# [Exercise prompt]
Return, from the lines below, each one that includes the word "también".

^^^^^^^^^^^^^^^^

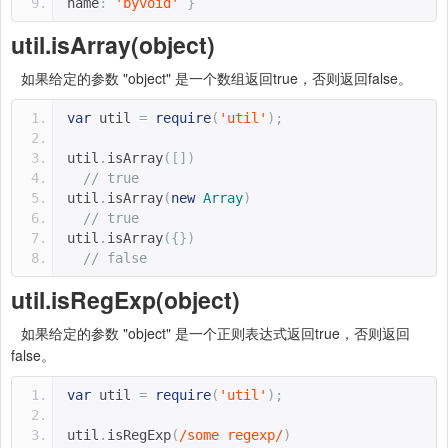
name
:
'byvoid'
}
util.isArray(object)
如果给定的参数 "object" 是一个数组返回true，否则返回false。
var
 util 
=
require
(
'util'
);
util
.
isArray
([])
// true
util
.
isArray
(
new
Array
)
// true
util
.
isArray
({})
// false
util.isRegExp(object)
如果给定的参数 "object" 是一个正则表达式返回true，否则返回
false。
var
 util 
=
require
(
'util'
);
util
.
isRegExp
(
/some regexp/
)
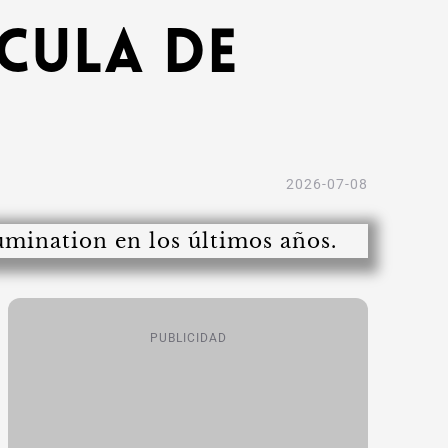
ícula de
2026-07-08
PUBLICIDAD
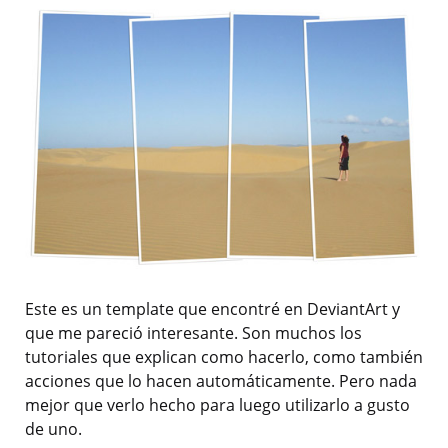
Este es un template que encontré en DeviantArt y
que me pareció interesante. Son muchos los
tutoriales que explican como hacerlo, como también
acciones que lo hacen automáticamente. Pero nada
mejor que verlo hecho para luego utilizarlo a gusto
de uno.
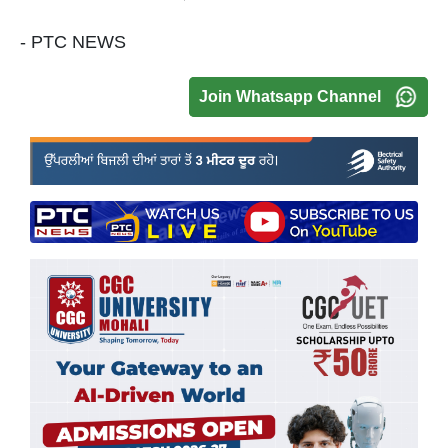
- PTC NEWS
Join Whatsapp Channel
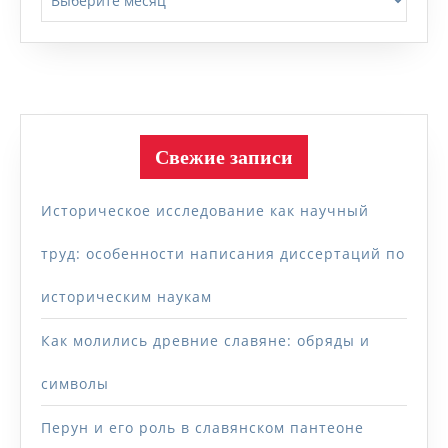
Свежие записи
Историческое исследование как научный
труд: особенности написания диссертаций по
историческим наукам
Как молились древние славяне: обряды и
символы
Перун и его роль в славянском пантеоне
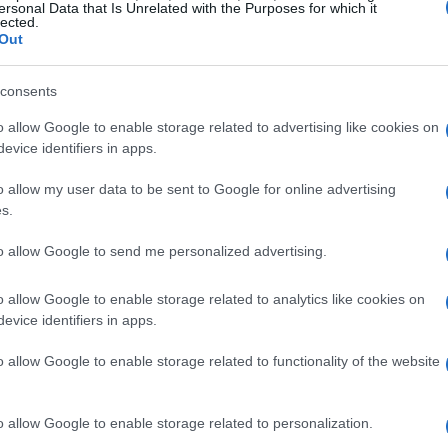
ersonal Data that Is Unrelated with the Purposes for which it
lected.
Out
consents
o allow Google to enable storage related to advertising like cookies on
evice identifiers in apps.
o allow my user data to be sent to Google for online advertising
s.
onomía catalana
to allow Google to send me personalized advertising.
ambiado, y lo que algunos llaman ‘turismofobia’ ha
o allow Google to enable storage related to analytics like cookies on
evice identifiers in apps.
ra atraer a un tipo de visitante más selecto, se están
ra. Miguel Cardoso, economista jefe para España en
o allow Google to enable storage related to functionality of the website
ta el desafío de cómo crecer en el futuro, centrándose
staurantes con estrellas Michelin y mejoras en la
o allow Google to enable storage related to personalization.
tar de una cena en un lugar así?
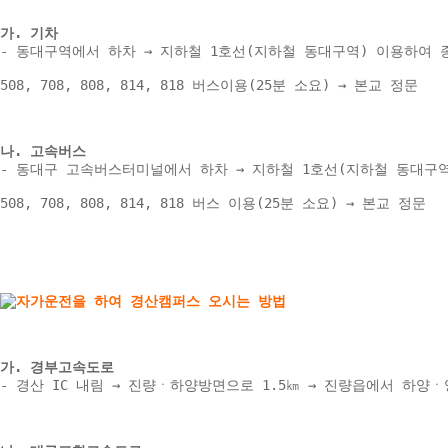
가. 기차 
- 동대구역에서 하차 → 지하철 1호선(지하철 동대구역) 이용하여 종
508, 708, 808, 814, 818 버스이용(25분 소요) → 본교 정문 
나. 고속버스 
- 동대구 고속버스터미널에서 하차 → 지하철 1호선(지하철 동대구역)
508, 708, 808, 814, 818 버스 이용(25분 소요) → 본교 정문 
가. 경부고속도로 
- 경산 IC 내림 → 진량ㆍ하양방면으로 1.5㎞ → 진량읍에서 하양ㆍ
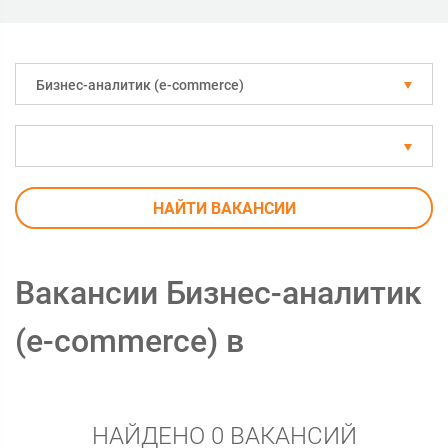
Бизнес-аналитик (e-commerce)
НАЙТИ ВАКАНСИИ
Вакансии Бизнес-аналитик
(e-commerce) в
НАЙДЕНО 0 ВАКАНСИЙ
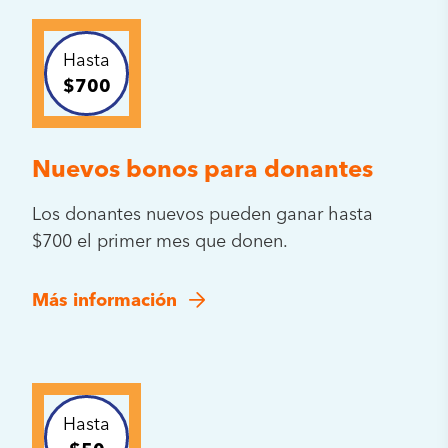
Hasta
$700
Nuevos bonos para donantes
Los donantes nuevos pueden ganar hasta
$700 el primer mes que donen.
Más información
Hasta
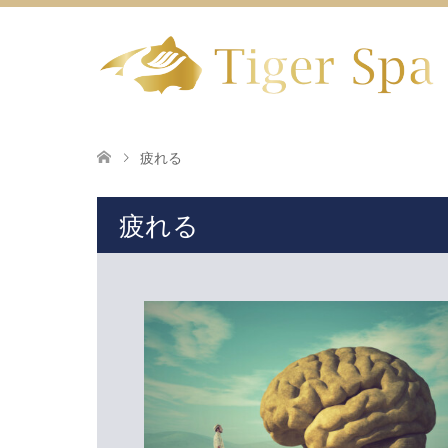
疲れる
疲れる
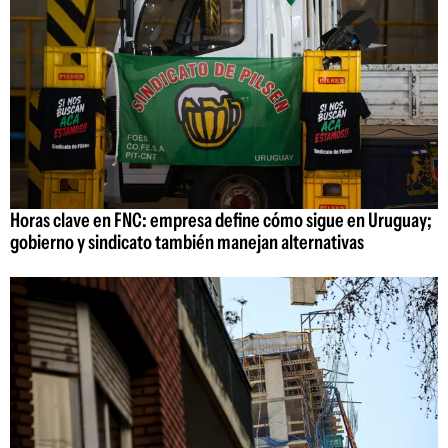
Horas clave en FNC: empresa define cómo sigue en Uruguay;
gobierno y sindicato también manejan alternativas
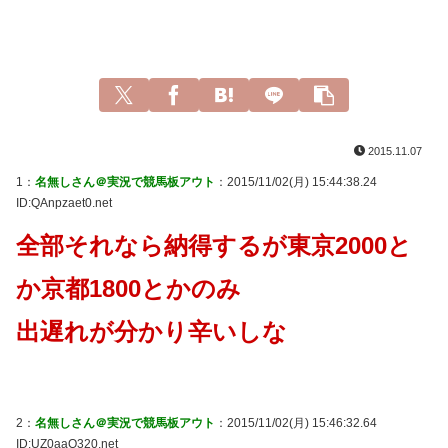
2015.11.07
1：
名無しさん＠実況で競馬板アウト
：2015/11/02(月) 15:44:38.24
ID:QAnpzaet0.net
全部それなら納得するが東京2000と
か京都1800とかのみ
出遅れが分かり辛いしな
2：
名無しさん＠実況で競馬板アウト
：2015/11/02(月) 15:46:32.64
ID:UZ0aaQ320.net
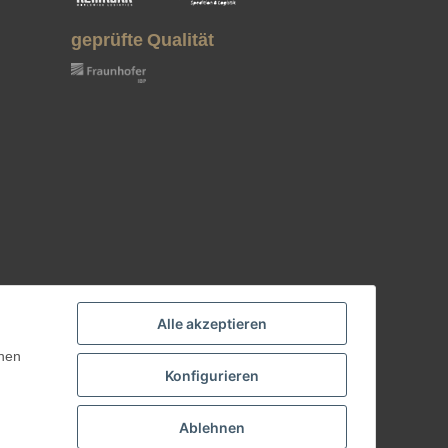
geprüfte Qualität
Alle akzeptieren
nnen
Konfigurieren
Ablehnen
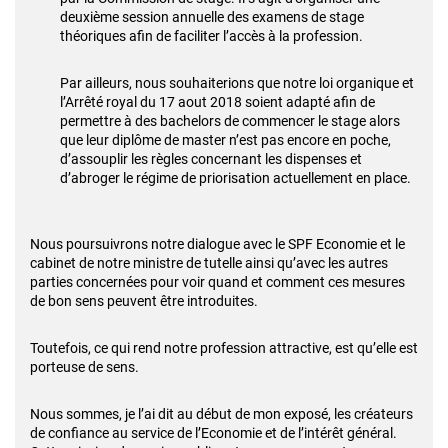
deuxième session annuelle des examens de stage
théoriques afin de faciliter l’accès à la profession.
Par ailleurs, nous souhaiterions que notre loi organique et
l’Arrêté royal du 17 aout 2018 soient adapté afin de
permettre à des bachelors de commencer le stage alors
que leur diplôme de master n’est pas encore en poche,
d’assouplir les règles concernant les dispenses et
d’abroger le régime de priorisation actuellement en place.
Nous poursuivrons notre dialogue avec le SPF Economie et le
cabinet de notre ministre de tutelle ainsi qu’avec les autres
parties concernées pour voir quand et comment ces mesures
de bon sens peuvent être introduites.
Toutefois, ce qui rend notre profession attractive, est qu’elle est
porteuse de sens.
Nous sommes, je l’ai dit au début de mon exposé, les créateurs
de confiance au service de l’Economie et de l’intérêt général.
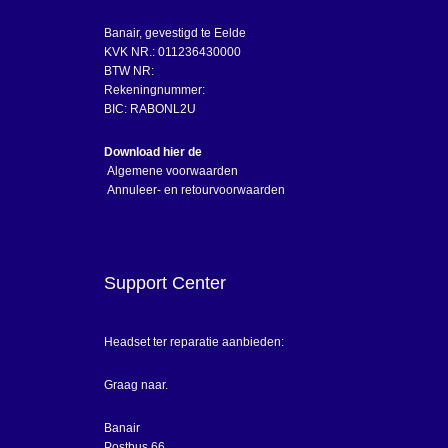
Banair, gevestigd te Eelde
KVK NR.: 011236430000
BTW NR:
Rekeningnummer:
BIC: RABONL2U
Download hier de
Algemene voorwaarden
Annuleer- en retourvoorwaarden
Support Center
Headset ter reparatie aanbieden:
Graag naar.
Banair
Postbus 66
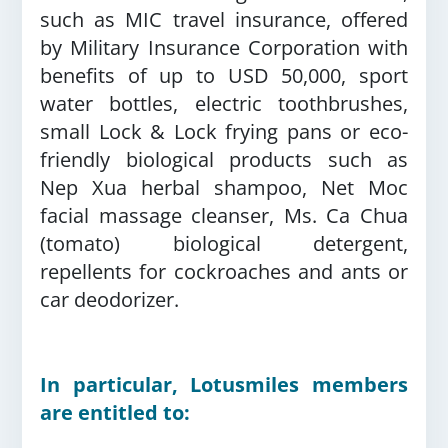
such as MIC travel insurance, offered
by Military Insurance Corporation with
benefits of up to USD 50,000, sport
water bottles, electric toothbrushes,
small Lock & Lock frying pans or eco-
friendly biological products such as
Nep Xua herbal shampoo, Net Moc
facial massage cleanser, Ms. Ca Chua
(tomato) biological detergent,
repellents for cockroaches and ants or
car deodorizer.
In particular, Lotusmiles members
are entitled to:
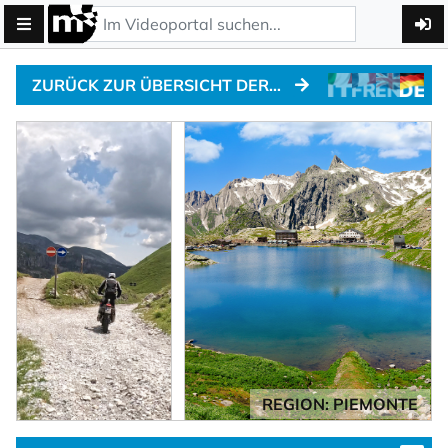
ZURÜCK ZUR ÜBERSICHT DER ALPENPÄSSE
REGION: PIEMONTE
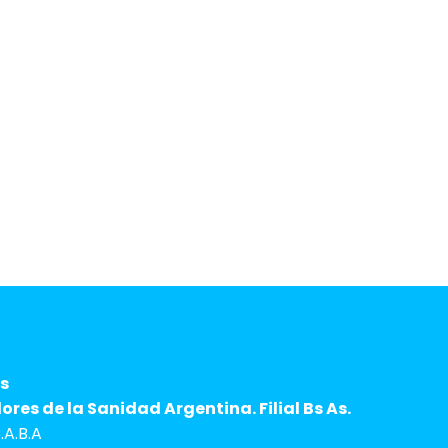
derechos
rando nuestras condiciones de
s
res de la Sanidad Argentina. Filial Bs As.
A.B.A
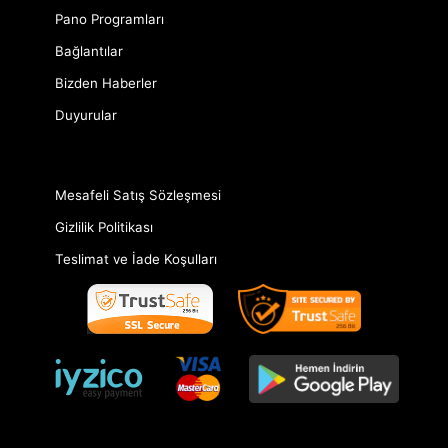
Pano Programları
Bağlantılar
Bizden Haberler
Duyurular
Mesafeli Satış Sözleşmesi
Gizlilik Politikası
Teslimat ve İade Koşulları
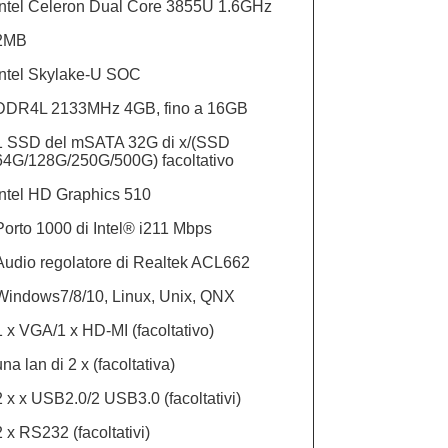
Intel Celeron Dual Core 3855U 1.6GHz
2MB
Intel Skylake-U SOC
DDR4L 2133MHz 4GB, fino a 16GB
1 SSD del mSATA 32G di x/(SSD
64G/128G/250G/500G) facoltativo
Intel HD Graphics 510
Porto 1000 di Intel® i211 Mbps
Audio regolatore di Realtek ACL662
Windows7/8/10, Linux, Unix, QNX
1 x VGA/1 x HD-MI (facoltativo)
una lan di 2 x (facoltativa)
2 x x USB2.0/2 USB3.0 (facoltativi)
2 x RS232 (facoltativi)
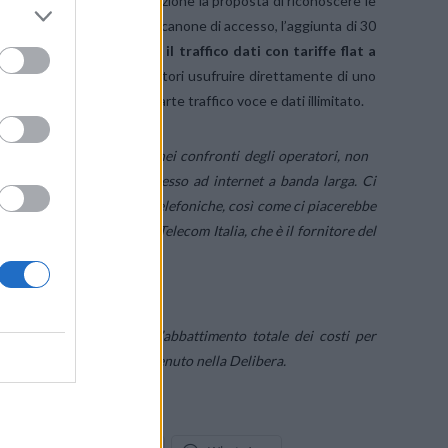
 accogliamo con soddisfazione la proposta di riconoscere le
re allo sconto del 50% sul canone di accesso, l’aggiunta di 30
re offerte separate per il traffico dati con tariffe flat a
 vantaggioso per i consumatori usufruire direttamente di uno
 prevedono già in larga parte traffico voce e dati illimitato.
che l’Agcom vuole adottare nei confronti degli operatori, non
re offerte ad hoc per l’accesso ad internet a banda larga. Ci
, rivolte a tali compagnie telefoniche, così come ci piacerebbe
ggio annuali elaborati da Telecom Italia, che è il fornitore del
U TWITTER
in considerazione anche l’abbattimento totale dei costi per
glie più disagiate non contenuto nella Delibera.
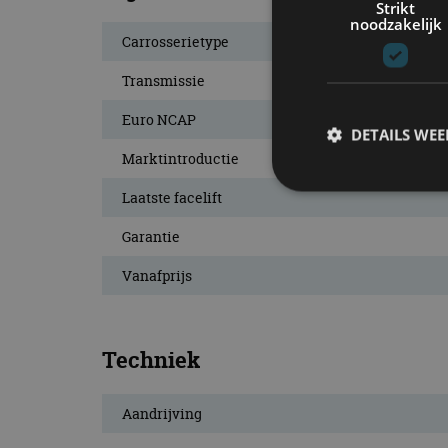
Strikt
noodzakelijk
Carrosserietype
Transmissie
Euro NCAP
DETAILS WE
Marktintroductie
Laatste facelift
S
Garantie
Strikt noodzakelijke
Vanafprijs
accountbeheer. De we
Naam
Techniek
cf_clearance
Aandrijving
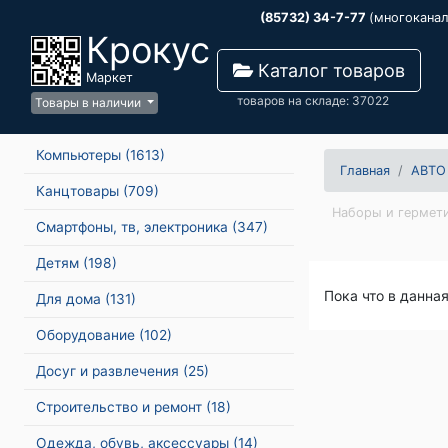
(85732) 34-7-77
(многокана
Крокус
Каталог товаров
Маркет
товаров на складе: 37022
Товары в наличии
Компьютеры
(1613)
Главная
АВТО
Канцтовары
(709)
Наборы и гермети
Смартфоны, тв, электроника
(347)
Детям
(198)
Пока что в данна
Для дома
(131)
Оборудование
(102)
Досуг и развлечения
(25)
Строительство и ремонт
(18)
Одежда, обувь, аксессуары
(14)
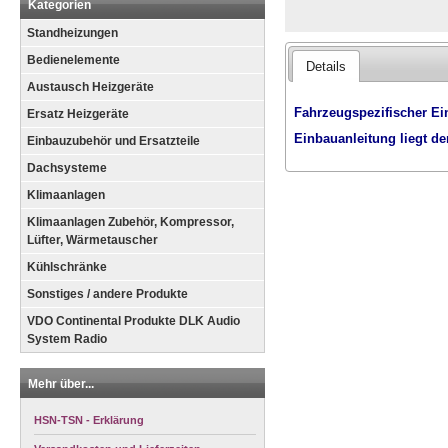
Kategorien
Standheizungen
Bedienelemente
Details
Austausch Heizgeräte
Fahrzeugspezifischer Ei
Ersatz Heizgeräte
Einbauanleitung liegt de
Einbauzubehör und Ersatzteile
Dachsysteme
Klimaanlagen
Klimaanlagen Zubehör, Kompressor,
Lüfter, Wärmetauscher
Kühlschränke
Sonstiges / andere Produkte
VDO Continental Produkte DLK Audio
System Radio
Mehr über...
HSN-TSN - Erklärung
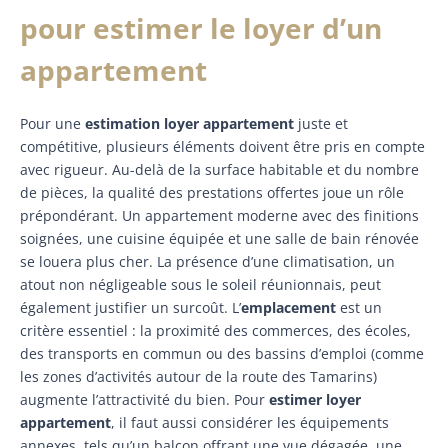
pour estimer le loyer d’un
appartement
Pour une
estimation loyer appartement
juste et
compétitive, plusieurs éléments doivent être pris en compte
avec rigueur. Au-delà de la surface habitable et du nombre
de pièces, la qualité des prestations offertes joue un rôle
prépondérant. Un appartement moderne avec des finitions
soignées, une cuisine équipée et une salle de bain rénovée
se louera plus cher. La présence d’une climatisation, un
atout non négligeable sous le soleil réunionnais, peut
également justifier un surcoût. L’
emplacement
est un
critère essentiel : la proximité des commerces, des écoles,
des transports en commun ou des bassins d’emploi (comme
les zones d’activités autour de la route des Tamarins)
augmente l’attractivité du bien. Pour
estimer loyer
appartement
, il faut aussi considérer les équipements
annexes, tels qu’un balcon offrant une vue dégagée, une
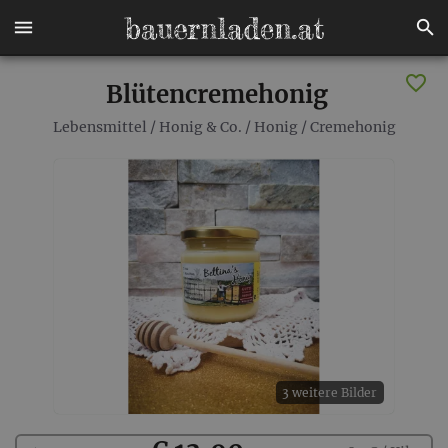
Blütencremehonig
Lebensmittel
/
Honig & Co.
/
Honig
/
Cremehonig
3 weitere Bilder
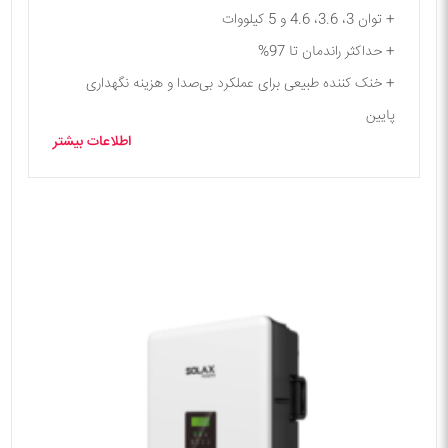
+ توان 3، 3.6، 4.6 و 5 کیلووات
+ حداکثر راندمان تا 97%
+ خنک کننده طبیعی برای عملکرد بی‌صدا و هزینه نگهداری
پایین
اطلاعات بیشتر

^^^^^^^^^^^^^^^^

# [Exercise output]
tutoriales que explican como hacerlo, como también
gobierno y sindicato también manejan alternativas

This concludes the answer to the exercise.